Le siècle avait quatre ans et Bonaparte laissait place à Napoléon lorsque
naquit à Paris, porté par des «Américains», ces Français revenus d'outre-Atlantique,
un rite maçonnique en trente-trois grades. Proclamé à Charleston
en 1801, il ne s'appelait pas encore Rite Écossais Ancien (et) Accepté. Grâce
à l'action d'Alexandre de Grasse-Tilly et de Germain Hacquet, le «Suprême
Conseil du 33<sup>e</sup> degré en France» ouvrait ses travaux.
En 1815, la majorité des membres de ce premier Suprême Conseil rallie
le Grand Orient de France et y organise le Rite Écossais Ancien Accepté.
Puis en 1826, il prend le nom de Grand Collège des Rites pour administrer
pendant près de 200 ans les hauts grades de l'Écossisme au sein du «centre
commun de la Maçonnerie française». Au fil des décennies, diverses
modifications statutaires, notamment celles de 1885, 1924, 1946 et 1948,
conduisent à l'émergence du Grand Collège des Rites, juridiction écossaise
autonome, mais fraternellement liée au Grand Orient de France. Cette
liberté, autant que l'originalité de la démarche intime des Maçons qui y
adhèrent, expliquent probablement son essor, puisque aujourd'hui le
Suprême Conseil, Grand Collège du Rite Écossais Ancien Accepté du
G O D F, s'est affirmé comme la première «puissance» continentale
maçonnique écossaise de hauts grades d'Europe. À ce titre il constitue
aussi un puissant atout de rayonnement international.
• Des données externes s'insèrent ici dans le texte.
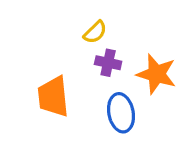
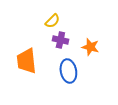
orange star: (157, 74) -> (90, 47), size x0.7

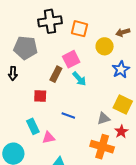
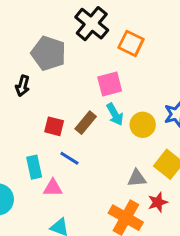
black cross: (50, 21) -> (92, 24), turned 35
yellow circle: (105, 46) -> (143, 125), moved
brown rectangle: (56, 74) -> (86, 123), moved
blue line: (68, 115) -> (69, 158), moved

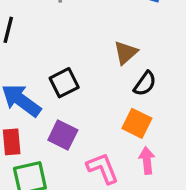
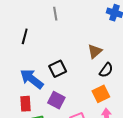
orange square: (137, 123) -> (101, 94), turned 36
En effet, en un siècle, le Rite Écossais Ancien Accepté est devenu le
système de hauts grades le plus pratiqué à l'échelle de la planète. Dans le
monde entier comme en France, il connaît des évolutions, des adaptations
et des mutations facilitées par une qualité intrinsèque, sa plasticité liée à sa
«genèse» dans l'esprit «encyclopédique» du XVIII<sup>e</sup> siècle et une capacité
à s'ouvrir à des courants philosophiques, intellectuels et spirituels divers,
voire apparemment opposés. Et cependant il s'avère être un facteur de
dialogue sans égal.
Est-il aujourd'hui le mode maçonnique le plus apte à appréhender la
modernité ? Se présente-t-il comme une herméneutique ? Est-il d'abord un
«donneur» de sens ? Ces deux siècles ont montré les fortes potentialités
philosophiques, initiatiques et spirituelles d'un Rite qui est l'un des joyaux
les plus flamboyants et contemporains du patrimoine maçonnique. C'est
pourquoi, il a semblé normal que le Conseil de l'Ordre du Grand Orient de
France et le Suprême Conseil fassent de 2004, bicentenaire de la fondation
du Suprême Conseil, l'année du Rite Écossais Ancien Accepté en s'inscrivant
dans le prolongement de ce que les obédiences de la Maçonnerie française
avaient initié ensemble en célébrant le 275<sup>e</sup> anniversaire de l'Ordre en France.